Effective porosity estimation using multiattribute analysis

In this study, an attempt is made to predict effective porosity in one of the oil fields in the Persian Gulf by designing a probablistic neural network (PNN) and simultanusely making use of seismic attributes and effective porosity logs in the reservoir window. This was done by deriving a multiattribute transformation between an optimum subset of seismic attributes and the effective porosity logs.
The geophysical data used in this study consist of 3D seismic pre-stack time migrated (PSTM) data with 12.5*12.5 m grid size and a 4 ms sampling rate. The length of the seismic traces are two seconds. Well logs of five vertical wells in the study area, including Sonic (DT), Density (RHOB), Effective Porosity (PHIE) and Seismic Well Velocity Surveys (Check Shots), were used. The reservoir layer is a Mishrif member of the Sarvak formation with Cretaceous age, which is common in oil reservoirs in the Persian Gulf. The top of the Mishrif is adjusted with the Middle Turonian Unconformity and covered with shaley Laffan formation. The Mishrif Reservoir in study area contains two reservoir zones. The lower zone with higher clay content is separate from the upper zone. The upper zone consists of clean limesone with better reservoir properties. Seismic traces close to the well locations were used to generate seismic attributes. Effective porosity logs at the reservoir area were the target logs in this study.

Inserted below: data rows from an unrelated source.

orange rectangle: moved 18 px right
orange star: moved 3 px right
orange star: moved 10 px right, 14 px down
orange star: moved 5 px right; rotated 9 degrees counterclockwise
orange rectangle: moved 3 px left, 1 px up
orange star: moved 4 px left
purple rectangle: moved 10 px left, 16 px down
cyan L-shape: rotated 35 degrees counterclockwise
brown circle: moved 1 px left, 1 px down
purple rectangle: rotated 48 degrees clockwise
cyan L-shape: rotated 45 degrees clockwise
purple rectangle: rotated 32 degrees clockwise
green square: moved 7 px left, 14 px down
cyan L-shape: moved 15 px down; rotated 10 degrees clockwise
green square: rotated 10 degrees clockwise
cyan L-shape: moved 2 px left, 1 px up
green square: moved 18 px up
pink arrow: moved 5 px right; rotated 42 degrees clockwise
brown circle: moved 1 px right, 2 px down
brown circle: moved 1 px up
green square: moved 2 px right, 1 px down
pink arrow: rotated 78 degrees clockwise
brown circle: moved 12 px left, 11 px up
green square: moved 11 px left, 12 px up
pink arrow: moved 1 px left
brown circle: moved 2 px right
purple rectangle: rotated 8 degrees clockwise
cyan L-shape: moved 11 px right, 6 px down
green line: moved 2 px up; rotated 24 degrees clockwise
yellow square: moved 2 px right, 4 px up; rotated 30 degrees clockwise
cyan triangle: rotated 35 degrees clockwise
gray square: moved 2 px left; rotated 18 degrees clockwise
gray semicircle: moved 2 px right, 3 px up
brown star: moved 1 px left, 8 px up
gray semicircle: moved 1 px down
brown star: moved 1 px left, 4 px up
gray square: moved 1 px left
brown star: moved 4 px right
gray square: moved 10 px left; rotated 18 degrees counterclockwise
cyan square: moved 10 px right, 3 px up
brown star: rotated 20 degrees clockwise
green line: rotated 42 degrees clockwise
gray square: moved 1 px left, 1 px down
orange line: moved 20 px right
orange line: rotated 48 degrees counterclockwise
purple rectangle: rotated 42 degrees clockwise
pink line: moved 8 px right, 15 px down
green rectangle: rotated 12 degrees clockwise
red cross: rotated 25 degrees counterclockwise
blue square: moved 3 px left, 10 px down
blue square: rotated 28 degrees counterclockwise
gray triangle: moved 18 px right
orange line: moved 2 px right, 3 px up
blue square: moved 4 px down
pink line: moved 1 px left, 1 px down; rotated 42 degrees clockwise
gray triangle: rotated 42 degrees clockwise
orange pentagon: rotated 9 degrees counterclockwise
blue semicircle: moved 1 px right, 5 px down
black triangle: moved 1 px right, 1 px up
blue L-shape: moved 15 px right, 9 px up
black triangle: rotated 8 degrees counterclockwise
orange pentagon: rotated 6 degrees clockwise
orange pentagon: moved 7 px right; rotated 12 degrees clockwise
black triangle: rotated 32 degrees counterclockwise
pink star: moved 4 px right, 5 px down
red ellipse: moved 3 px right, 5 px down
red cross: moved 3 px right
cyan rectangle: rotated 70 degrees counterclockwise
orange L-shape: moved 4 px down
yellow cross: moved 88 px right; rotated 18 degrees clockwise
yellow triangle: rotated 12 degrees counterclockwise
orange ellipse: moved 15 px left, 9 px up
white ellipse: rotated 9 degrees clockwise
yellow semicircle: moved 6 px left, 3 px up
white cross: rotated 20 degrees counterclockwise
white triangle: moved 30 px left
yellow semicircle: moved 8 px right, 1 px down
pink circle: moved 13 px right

The designed neural network consists of one input layer, one hidden layer with four processing units (neuron), and one output layer with one neuron. In order to prepare training samples for the neural network, PHIE logs were converted to time domain using a time-depth relationship calculated from the DT logs and check shot curves for each well location. Subsequently, these logs were filtered (using a Hanning filter with 4 ms length) and resampled with  seismic sampling rate (4 ms). Finally, a set of seismic attributes, including sixteen sample-based seismic attributes, were generated using HRS software. Training samples in this study consisted of 57 samples (selected seismic attributes and their related effective porosity from PHIE logs in the time domain). For training the network, the samples were divided into three data sets: the training samples, cross validation samples and testing samples. The training data were used for adjusting the weights of the network; the cross validation data were used to prevent overtraining the neural network; and the testing data were used to ensure generalizabillity of the network output.
A forward stepwise regression process was used to determine an optimum subset of attributes for use in the training of the neural networks. The optimum subset of attributes in this study consists of the Dominant Frequency, Amplitude Weighted Frequency, Integrated Absolute Amplitude and Filter 45-60 Hz.
After the network was trained using training and cross validation data sets, it was used to predict the testing data. The results show a good correlation between real and predicted data, with 92% correlation. Finally, in order to attain a better generalization of the network, testing data sets were inserted to trained data and the network was trained again. This network was then used to predict effective porosity in well locations which increased the correlation coefficient to 95%. This study shows the ability of the PNN networks to predict effective porosity even with a paucity of training examplares.